Introduction
A common question developers ask when learning Go is: "Why goroutines when threads already work?" Take Java, for example—each client request is executed on an OS thread. Simple, straightforward, and battle-tested. So why did Go introduce this additional abstraction?
The answer lies in scalability and efficiency. While OS threads are powerful, they're also heavyweight—creating thousands of them can overwhelm a system. Goroutines, on the other hand, are lightweight and managed by Go's runtime, allowing you to spawn millions without breaking a sweat. But this raises another question: how does Go efficiently map thousands of goroutines onto a limited number of OS threads?
This is where Go's ingenious GMP scheduling model comes into play.
The Challenge: Mapping Goroutines to Threads
OS threads are maintained by the operating system, which means the OS only knows about threads, not goroutines. Therefore, a goroutine must be mapped onto a thread to execute. This implies M:N mapping. At any given time, one thread handles one goroutine.
But how should this mapping occur? Let's explore two approaches and their problems:
Approach 1: A Single Global Queue
Idea: A single global queue where threads push and pull goroutines concurrently.
Problem: This creates lock contention on the global queue. Each thread must acquire a lock, push or pull a goroutine, and then release the lock. Under high goroutine throughput, every thread is constantly fighting over the same queue. Each thread has to:
- Acquire a lock on the global queue
- Pull/Push a goroutine in the queue
- Release the lock
Approach 2: A Local Queue Per Thread
Idea: Give each thread its own local queue, eliminating contention on a shared structure.
Problem: Two issues arise. First, if a goroutine makes a blocking system call, the OS blocks that thread — all goroutines waiting behind it are now stuck, even though the CPU is free.

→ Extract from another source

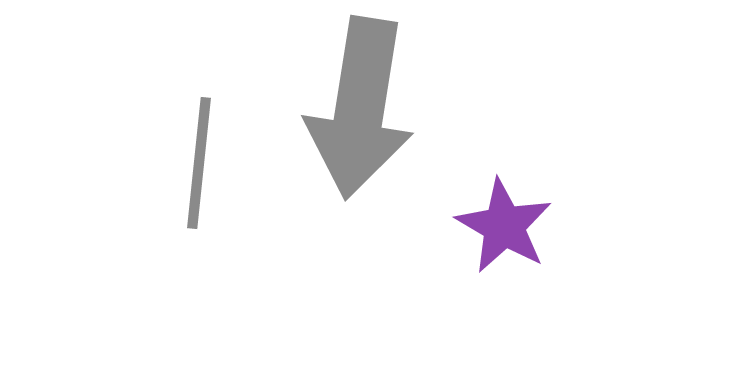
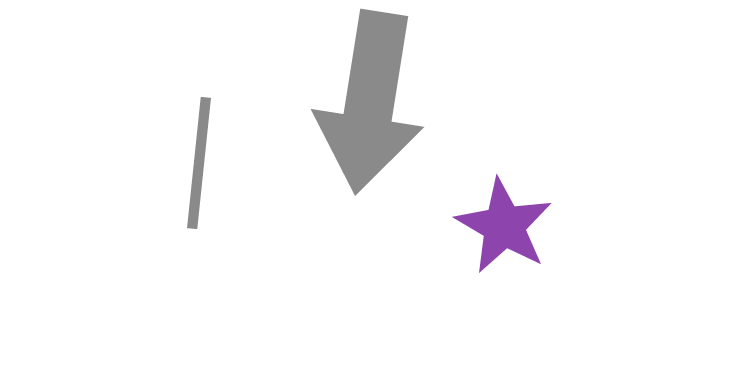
gray arrow: moved 10 px right, 6 px up
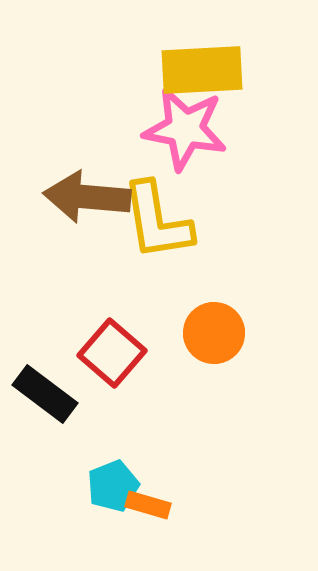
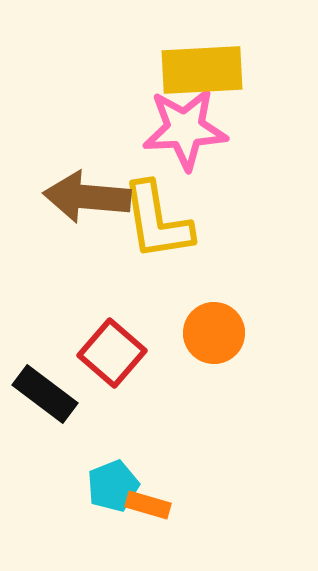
pink star: rotated 14 degrees counterclockwise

Second, load becomes unbalanced: one thread's queue may hold 100 goroutines while another's is empty, and there is no rebalancing mechanism.
The Solution: The GMP Scheduling Model
The Go developers devised an elegant solution called the GMP scheduling model, which cleverly avoids these bottlenecks. The model consists of three key components:
The Three Components:
- G (Goroutine) - The lightweight thread of execution
- M (Machine) - An OS thread (the term "Machine" is used in Go's runtime)
- P (Processor) - Not a CPU, but a logical processor that acts as a middleman.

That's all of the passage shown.